Until then, Freestyle with Omnipod Dash in a close loop with iAPS was a game changer for me: Almost no peaks anymore, HBA1c on the level of a non diabetic person…
Nevertheless, good luck in productising it and I’ll be certainly trying it once it’s available…
In my experience, the quality control isn't very good (some patches will read much more accurately than others) and accuracy isn't that good when you get out of normal ranges.
I don't think the "invasive" nature of the Freestyle is a problem at all, but it would be nice to see some innovation on either the cost or the accuracy or both.
OP lacks imagination for sure. This would reduce infections, prevent compression lows, be more discrete and potentially increase accuracy.
In no way would I describe CGM as solved, and this would go a long way towards filling many of the gaps, especially in younger / older / less compliant patient populations.
I believe this is a reference to the tech you are talking about. I have a similar take as you: current cgm tech plus closed loop is pretty good. Self activating insulin is the first promising tech I’ve seen in the 40+ years of following the research.
“Asking our governments to create laws to protect us is much easier than…”
A bit naive that, it’s too late since data is already mostly available and it just takes a different government to make this protection obsolete.
That’s why we Germans/Europeans have tried to fight data collections and for protections for so long and quite hard (and probably have one of the most sophisticated policies and regulations in place) but over time it just becomes an impossibility to keep data collections as low as possible (first small exceptions for in itself very valid reasons, then more and more participants and normalization until there is no protection left…)
It's not too late. Maybe it is for us: but in 100 years, who will really care about a database of uncomfortably-personal details about their dead ancestors? (Sure, DNA will still be an issue, but give that 1000 years and we'll probably have a new MRCA.) If we put a stop to things now (or soon), we can nip this in the bud.
It's probably not too late for us, either. Facial recognition by skull shape is still a concern, but only if the bad guys get up-to-date video of us. Otherwise, all they can do is investigate our historical activity. Other types of data have greater caveats preventing them from being useful long-term, provided we not participate in the illusion that it's "impossible to put the genie back in the bottle".
So what you're suggesting is we do whatever we can to avoid hitting 2 degrees of universal facial recognition precision?
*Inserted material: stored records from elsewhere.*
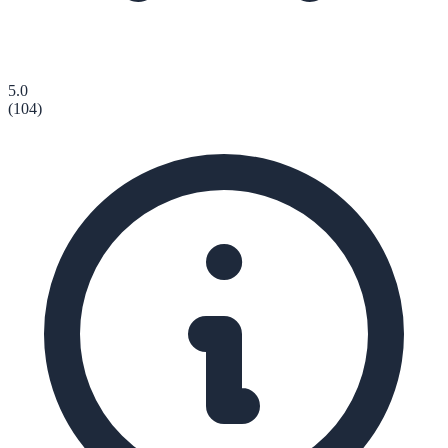
5.0
(
104
)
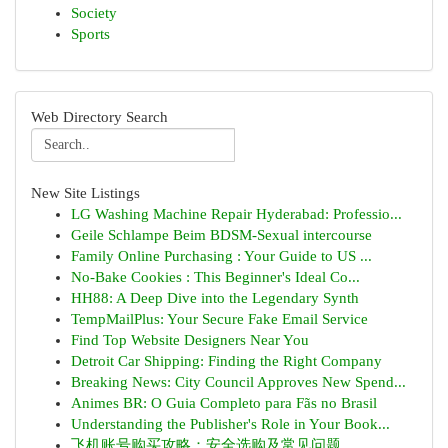
Society
Sports
Web Directory Search
New Site Listings
LG Washing Machine Repair Hyderabad: Professio...
Geile Schlampe Beim BDSM-Sexual intercourse
Family Online Purchasing : Your Guide to US ...
No-Bake Cookies : This Beginner's Ideal Co...
HH88: A Deep Dive into the Legendary Synth
TempMailPlus: Your Secure Fake Email Service
Find Top Website Designers Near You
Detroit Car Shipping: Finding the Right Company
Breaking News: City Council Approves New Spend...
Animes BR: O Guia Completo para Fãs no Brasil
Understanding the Publisher's Role in Your Book...
飞机账号购买攻略：安全选购及常见问题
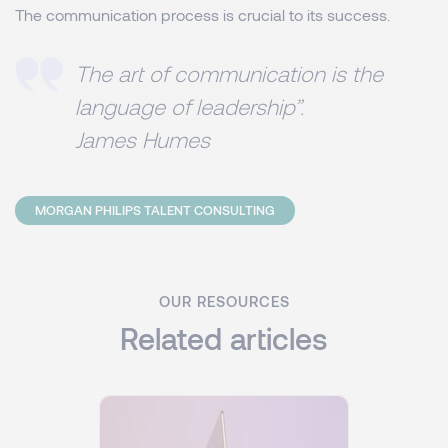
The communication process is crucial to its success.
The art of communication is the
language of leadership”.
James Humes
MORGAN PHILIPS TALENT CONSULTING
OUR RESOURCES
Related articles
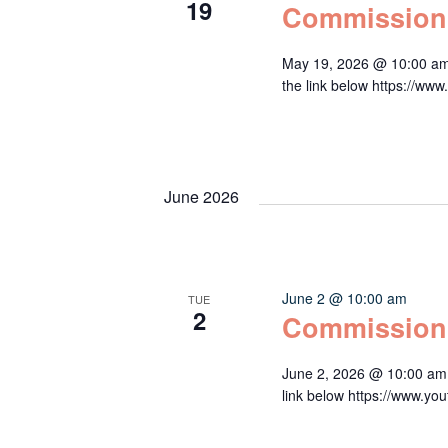
19
Commission
May 19, 2026 @ 10:00 am
the link below https:/
June 2026
June 2 @ 10:00 am
TUE
2
Commission
June 2, 2026 @ 10:00 am 
link below https://www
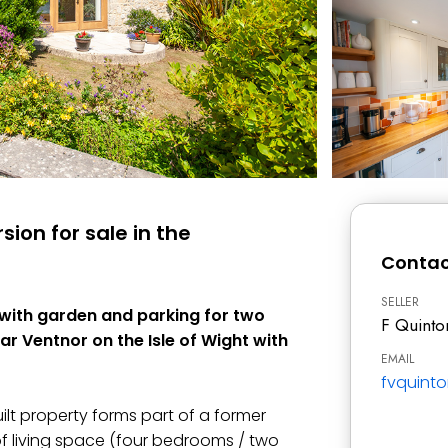
ion for sale in the
Contac
SELLER
 with garden and parking for two
F Quinto
ear Ventnor on the Isle of Wight with
EMAIL
fvquint
ilt property forms part of a former
 living space (four bedrooms / two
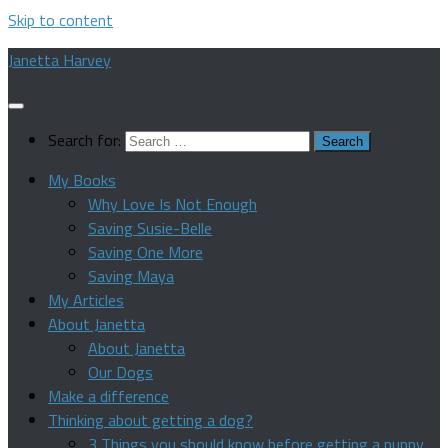
Skip to content
Janetta Harvey
Search for:
My Books
Why Love Is Not Enough
Saving Susie-Belle
Saving One More
Saving Maya
My Articles
About Janetta
About Janetta
Our Dogs
Make a difference
Thinking about getting a dog?
3 Things you should know before getting a puppy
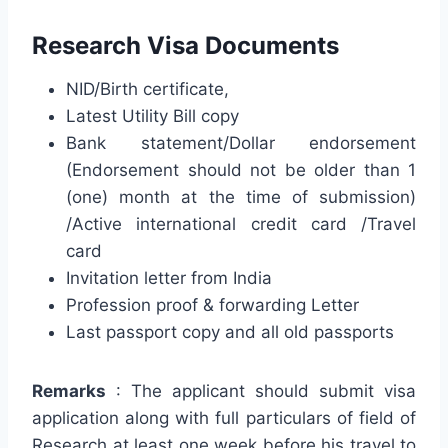
Research Visa Documents
NID/Birth certificate,
Latest Utility Bill copy
Bank statement/Dollar endorsement
(Endorsement should not be older than 1
(one) month at the time of submission)
/Active international credit card /Travel
card
Invitation letter from India
Profession proof & forwarding Letter
Last passport copy and all old passports
Remarks
: The applicant should submit visa
application along with full particulars of field of
Research at least one week before his travel to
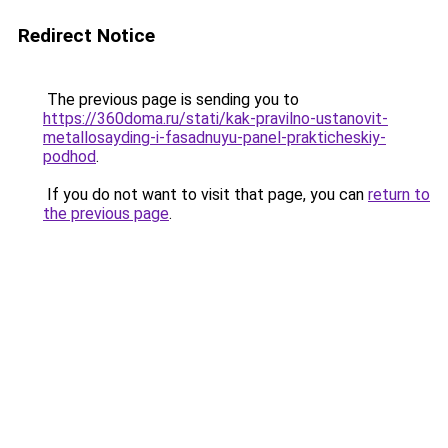
Redirect Notice
The previous page is sending you to
https://360doma.ru/stati/kak-pravilno-ustanovit-
metallosayding-i-fasadnuyu-panel-prakticheskiy-
podhod
.
If you do not want to visit that page, you can
return to
the previous page
.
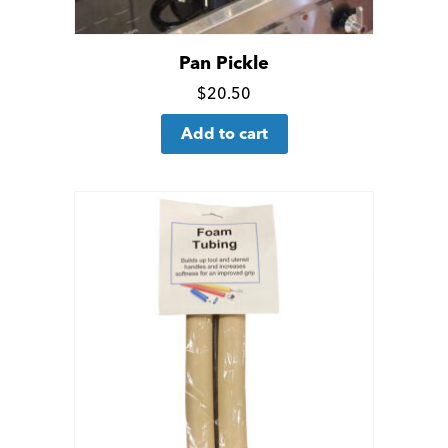
Pan Pickle
Click
$
20.50
for
Add to cart
more
details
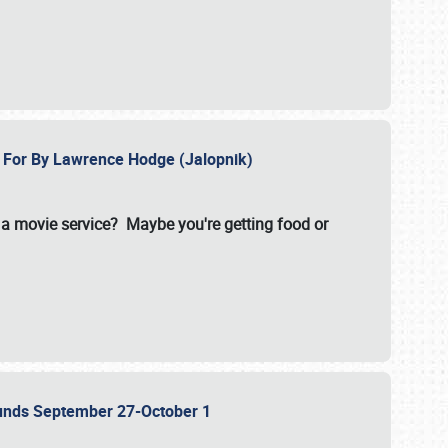
e For By Lawrence Hodge (Jalopnik)
a movie service? Maybe you're getting food or
grounds September 27-October 1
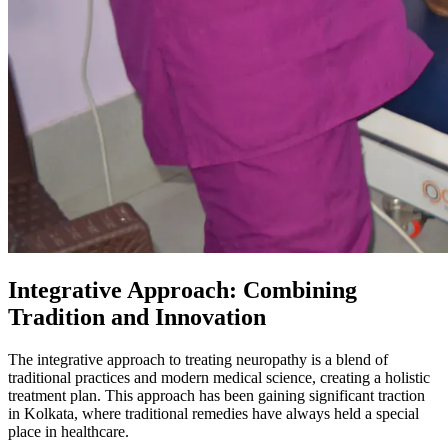
Integrative Approach: Combining
Tradition and Innovation
The integrative approach to treating neuropathy is a blend of
traditional practices and modern medical science, creating a holistic
treatment plan. This approach has been gaining significant traction
in Kolkata, where traditional remedies have always held a special
place in healthcare.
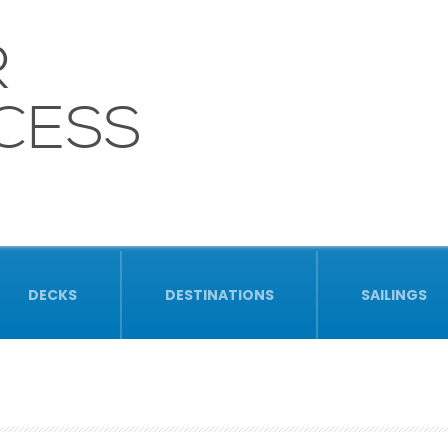
R
CESS
DECKS
DESTINATIONS
SAILINGS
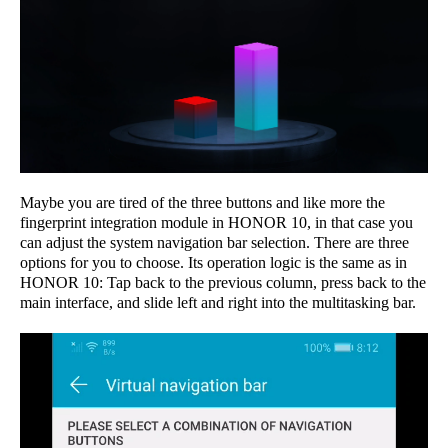
Maybe you are tired of the three buttons and like more the
fingerprint integration module in HONOR 10, in that case you
can adjust the system navigation bar selection. There are three
options for you to choose. Its operation logic is the same as in
HONOR 10: Tap back to the previous column, press back to the
main interface, and slide left and right into the multitasking bar.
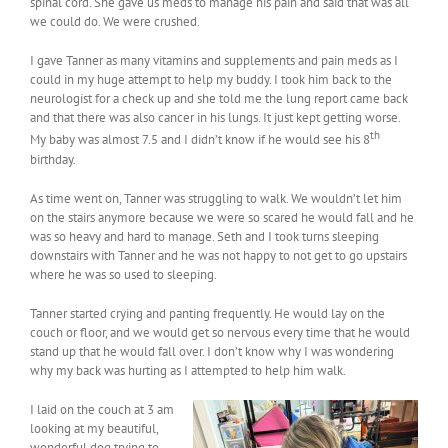
spinal cord. She gave us meds to manage his pain and said that was all
we could do. We were crushed.
I gave Tanner as many vitamins and supplements and pain meds as I
could in my huge attempt to help my buddy. I took him back to the
neurologist for a check up and she told me the lung report came back
and that there was also cancer in his lungs. It just kept getting worse.
th
My baby was almost 7.5 and I didn’t know if he would see his 8
birthday.
As time went on, Tanner was struggling to walk. We wouldn’t let him
on the stairs anymore because we were so scared he would fall and he
was so heavy and hard to manage. Seth and I took turns sleeping
downstairs with Tanner and he was not happy to not get to go upstairs
where he was so used to sleeping.
Tanner started crying and panting frequently. He would lay on the
couch or floor, and we would get so nervous every time that he would
stand up that he would fall over. I don’t know why I was wondering
why my back was hurting as I attempted to help him walk.
I laid on the couch at 3 am
looking at my beautiful,
wonderful dog trying to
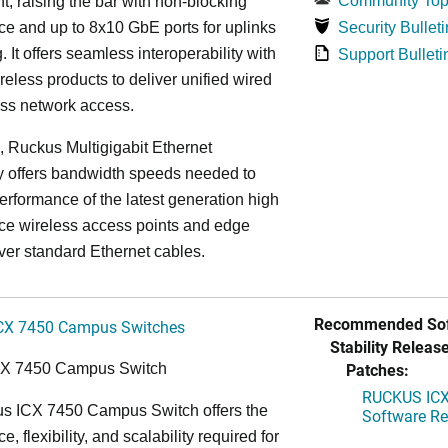
Community Top
, raising the bar with non-blocking
e and up to 8x10 GbE ports for uplinks
Security Bulleti
. It offers seamless interoperability with
Support Bulleti
eless products to deliver unified wired
ess network access.
n, Ruckus Multigigabit Ethernet
y offers bandwidth speeds needed to
erformance of the latest generation high
ce wireless access points and edge
ver standard Ethernet cables.
Recommended Sof
CX 7450 Campus Switches
Stability Release
Patches:
CX 7450 Campus Switch
RUCKUS ICX 
s ICX 7450 Campus Switch offers the
Software Rel
, flexibility, and scalability required for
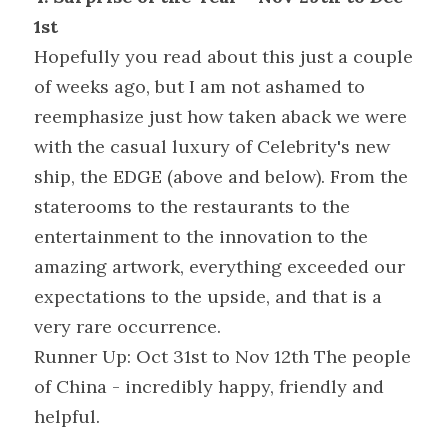
1st
Hopefully you read about this just a couple 
of weeks ago, but I am not ashamed to 
reemphasize just how taken aback we were 
with the casual luxury of Celebrity's new 
ship, the EDGE (above and below). From the 
staterooms to the restaurants to the 
entertainment to the innovation to the 
amazing artwork, everything exceeded our 
expectations to the upside, and that is a 
very rare occurrence.
Runner Up: Oct 31st to Nov 12th The people 
of China - incredibly happy, friendly and 
helpful.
Given that the 1.5 degree target is now inevitably impossible.
Mass surveillance takes active maintenance, and most of its direct consequences cannot outlive the last of those subject to it. Alteration of the chemical composition of the atmosphere is expected to persist for millennia, with consequences that won't be felt for centuries. They're analogous only in that the same societal forces drive both: but trying to tackle those forces head-on is operating on such a high level of abstraction that you'd be wasting your time.
Start small. Get your kid's school to take the CCTV out of the toilet rooms. There's no such problem as "facial recognition" or "mass surveillance": there are many specific instances of it. Fight those.
But the Germans still ask people to register their religion, ostensibly so the government can give tax money to the relevant religion. Sorry, but the German government asking people to provide their religion to the government just reminds me of something unpleasant.